I have a second hard drive in my Power Mac specifically for backups, and it was partitioned exactly the same way. I use SuperDuper about once a week to clone each partition from the main drive to the backup drive, something that the current version of Carbon Copy Cloner can do as well. (I’ve been using SuperDuper since before CCC had this capability and see no reason to switch. CCC is donationware; SuperDuper is a reasonable US$27.95.)
Anyhow, once I had these numbers, I decided to repartition the backup drive to give Leopard more room and reduce the space given to Tiger and the Classic Mac OS (with Leopard installed on a partition, I no longer need a second copy of Tiger). I also changed the order of the partitions so Leopard is first, as I expect to migrate to it in the coming months and the first partition may be marginally faster than the other ones.
- Leopard – 94 GB, 60.1 GB used
- Tiger – 64 GB, 51.1 GB used
- Classic – 4 GB, 2.4 GB used
- Work – 210 GB, 90.9 GB used
I consider this a good example of how and why you may want to partition your Mac’s hard drive. At the very least, it makes sense to have a second partition with a bootable version of the Mac OS, so if you have problems with your work partition, you can boot from the “emergency” partition to run Disk Utility and other diagnostics.
Whether you have two partitions (working OS plus work on one, emergency or alternate OS on the other) or more, you’ll be able to work more efficiently, do troubleshooting more easily, test a new OS more safely, and use your hard drive more intelligently.

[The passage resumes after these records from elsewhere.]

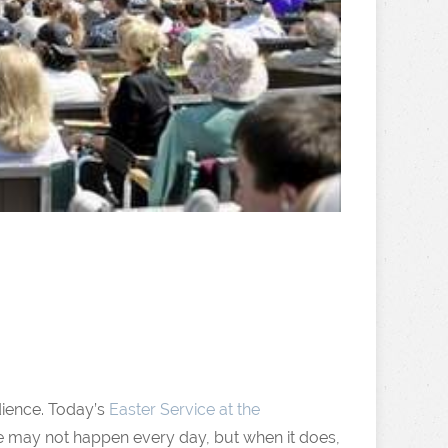
udience. Today’s
Easter Service at the
e may not happen every day, but when it does,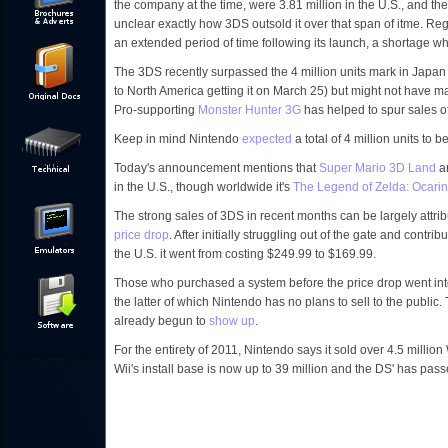
the company at the time, were 3.81 million in the U.S., and the 
unclear exactly how 3DS outsold it over that span of itme. Reg
an extended period of time following its launch, a shortage w
The 3DS recently surpassed the 4 million units mark in Japan 
to North America getting it on March 25) but might not have mad
Pro-supporting
Monster Hunter 3G
has helped to spur sales 
Keep in mind Nintendo
expected
a total of 4 million units to 
Today's announcement mentions that
Super Mario 3D Land
a
in the U.S., though worldwide it's
The Legend of Zelda: Ocari
The strong sales of 3DS in recent months can be largely attr
price drop
. After initially struggling out of the gate and contrib
the U.S. it went from costing $249.99 to $169.99.
Those who purchased a system before the price drop went int
the latter of which Nintendo has no plans to sell to the publ
already begun to
show up
.
For the entirety of 2011, Nintendo says it sold over 4.5 million
Wii's install base is now up to 39 million and the DS' has pass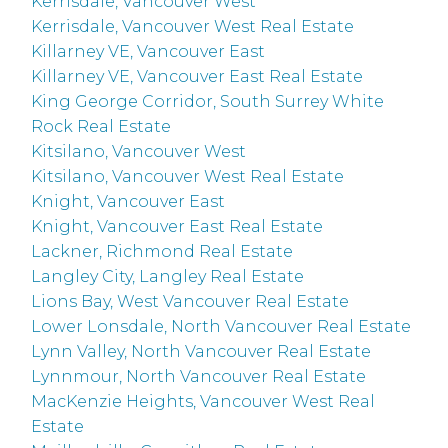
Kerrisdale, Vancouver West
Kerrisdale, Vancouver West Real Estate
Killarney VE, Vancouver East
Killarney VE, Vancouver East Real Estate
King George Corridor, South Surrey White
Rock Real Estate
Kitsilano, Vancouver West
Kitsilano, Vancouver West Real Estate
Knight, Vancouver East
Knight, Vancouver East Real Estate
Lackner, Richmond Real Estate
Langley City, Langley Real Estate
Lions Bay, West Vancouver Real Estate
Lower Lonsdale, North Vancouver Real Estate
Lynn Valley, North Vancouver Real Estate
Lynnmour, North Vancouver Real Estate
MacKenzie Heights, Vancouver West Real
Estate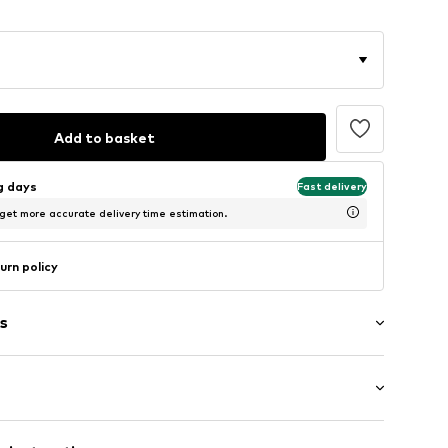
Add to basket
ng days
Fast delivery
 get more accurate delivery time estimation.
urn policy
s
mal fit
5550792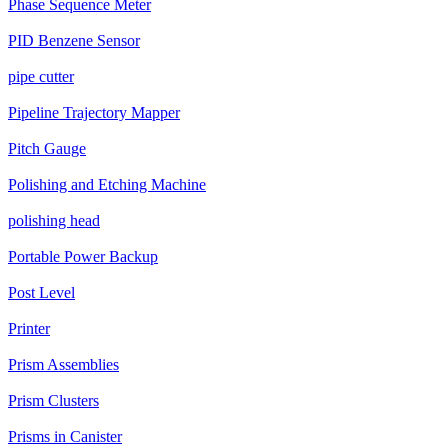
Phase Sequence Meter
PID Benzene Sensor
pipe cutter
Pipeline Trajectory Mapper
Pitch Gauge
Polishing and Etching Machine
polishing head
Portable Power Backup
Post Level
Printer
Prism Assemblies
Prism Clusters
Prisms in Canister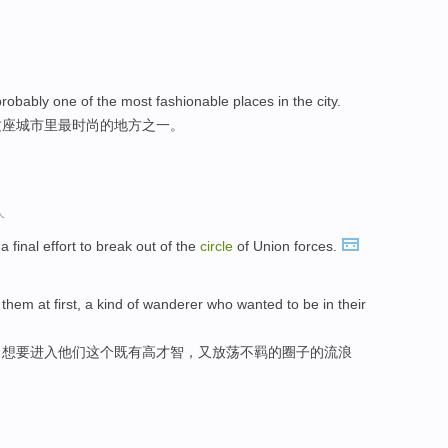
probably one of the most fashionable places in the city.
这座城市里最时尚的地方之一。
人
 final effort to break out of the
circle
of Union forces.
hem at first, a kind of wanderer who wanted to be in their
，想要进入他们这个既有高才智，又放荡不羁的圈子的流浪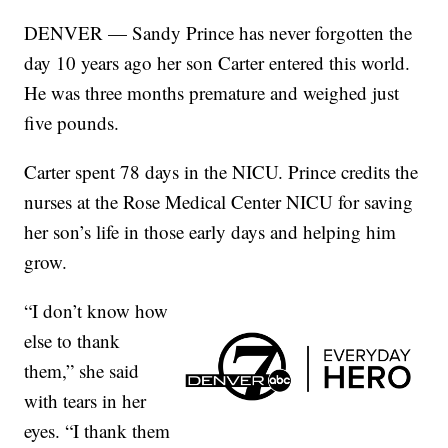
DENVER — Sandy Prince has never forgotten the
day 10 years ago her son Carter entered this world.
He was three months premature and weighed just
five pounds.
Carter spent 78 days in the NICU. Prince credits the
nurses at the Rose Medical Center NICU for saving
her son’s life in those early days and helping him
grow.
“I don’t know how
else to thank
them,” she said
with tears in her
eyes. “I thank them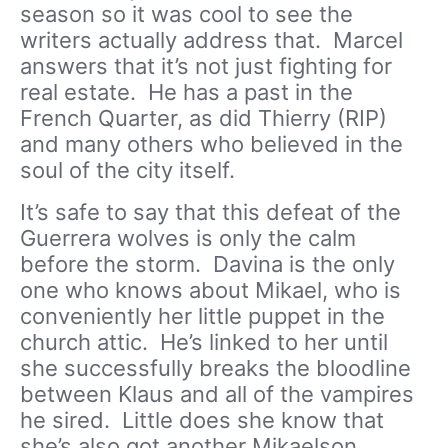
season so it was cool to see the
writers actually address that. Marcel
answers that it’s not just fighting for
real estate. He has a past in the
French Quarter, as did Thierry (RIP)
and many others who believed in the
soul of the city itself.
It’s safe to say that this defeat of the
Guerrera wolves is only the calm
before the storm. Davina is the only
one who knows about Mikael, who is
conveniently her little puppet in the
church attic. He’s linked to her until
she successfully breaks the bloodline
between Klaus and all of the vampires
he sired. Little does she know that
she’s also got another Mikaelson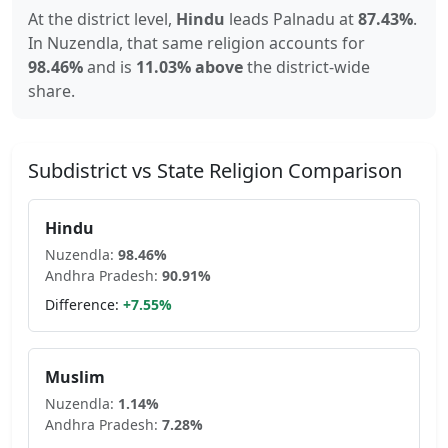
At the district level,
Hindu
leads
Palnadu
at
87.43
%
.
In
Nuzendla
, that same religion accounts for
98.46
%
and is
11.03% above
the district-wide
share.
Subdistrict vs State Religion Comparison
Hindu
Nuzendla
:
98.46
%
Andhra Pradesh
:
90.91
%
Difference:
+
7.55
%
Muslim
Nuzendla
:
1.14
%
Andhra Pradesh
:
7.28
%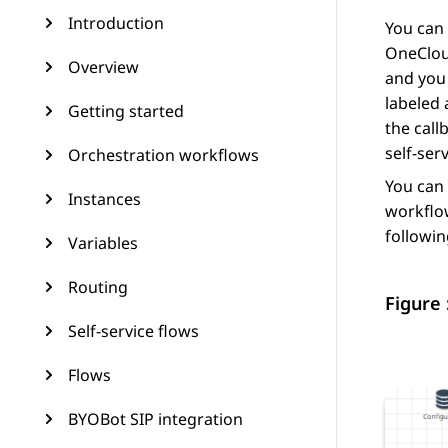
Introduction
You can 
OneCloud
Overview
and you 
labeled 
Getting started
the call
self-ser
Orchestration workflows
You can 
Instances
workflow
followin
Variables
Routing
Figure 
Self-service flows
Flows
BYOBot SIP integration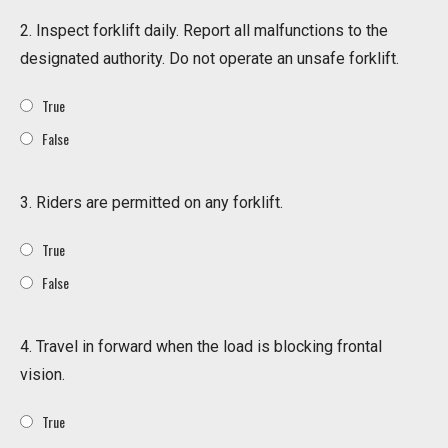
2. Inspect forklift daily. Report all malfunctions to the
designated authority. Do not operate an unsafe forklift.
True
False
3. Riders are permitted on any forklift.
True
False
4. Travel in forward when the load is blocking frontal
vision.
True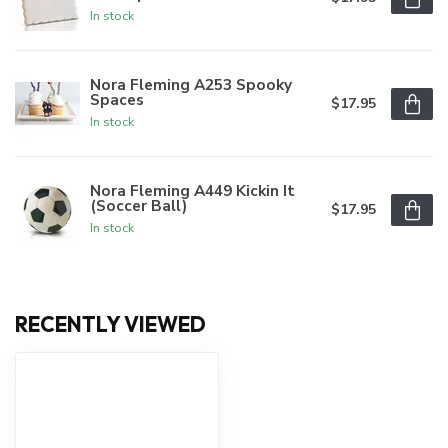
In stock
Nora Fleming A253 Spooky
Spaces
$17.95
In stock
Nora Fleming A449 Kickin It
(Soccer Ball)
$17.95
In stock
RECENTLY VIEWED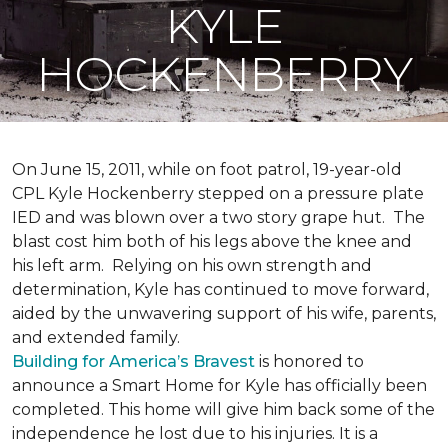
KYLE
HOCKENBERRY
On June 15, 2011, while on foot patrol, 19-year-old
CPL Kyle Hockenberry stepped on a pressure plate
IED and was blown over a two story grape hut. The
blast cost him both of his legs above the knee and
his left arm. Relying on his own strength and
determination, Kyle has continued to move forward,
aided by the unwavering support of his wife, parents,
and extended family.
Building for America’s Bravest
is honored to
announce a Smart Home for Kyle has officially been
completed. This home will give him back some of the
independence he lost due to his injuries. It is a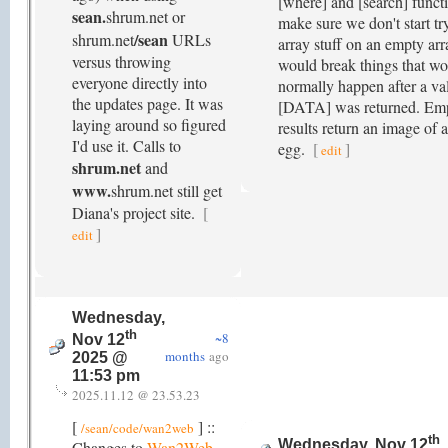
[where] and [search] funct
sean.
shrum.net or
make sure we don't start tr
/sean
shrum.net
URLs
array stuff on an empty ar
versus throwing
would break things that w
everyone directly into
normally happen after a val
the updates page. It was
[DATA] was returned. Emp
laying around so figured
results return an image of 
I'd use it. Calls to
egg.
[
]
edit
shrum.net
and
www.
shrum.net still get
Diana's project site.
[
]
edit
Wednesday,
th
~8
Nov 12
months
ago
2025 @
11:53 pm
2025.11.12 @ 23.53.23
[
] ::
/sean/code/wan2web
th
Wednesday, Nov 12
Changes to
Wan2Web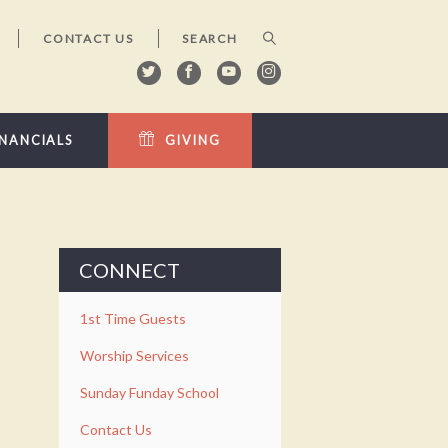
CONTACT US
INANCIALS
GIVING
CONNECT
1st Time Guests
Worship Services
Sunday Funday School
Contact Us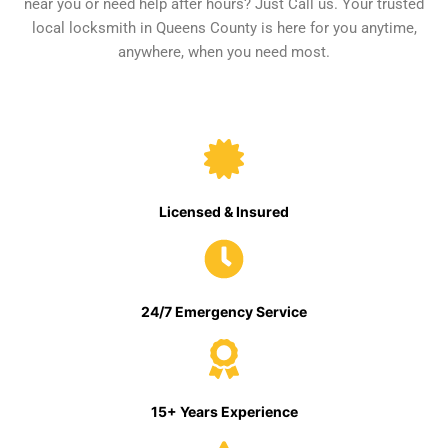
near you or need help after hours? Just Call us. Your trusted
local locksmith in Queens County is here for you anytime,
anywhere, when you need most.
Licensed & Insured
24/7 Emergency Service
15+ Years Experience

Bear in mind that repartitioning your hard drive is generally destructive – unless you use special software that can change partition sizes without data loss, you will lose everything on your hard drive. Always have a full, up-to-date backup before repartitioning.
Of course, you should always have a recent backup anyhow, one of the reasons Apple built Time Machine into Leopard.
For backup, we strongly recommend backing up to a hard drive, which is the most economical and the fastest backup method. Use Carbon Copy Cloner, SuperDuper, or some other app that can clone your hard drive to the backup drive while creating a bootable copy. Clone every partition on your main drive, then boot from the backup drive, repartition your work drive, and reclone everything to the newly partitioned drive.
And the next time you migrate to a new Mac or install a bigger hard drive, you’ll know how you want to partition it.
* Update: We never did make the move to Joomla. We moved to the WordPress content management system (CMS) in early 2013.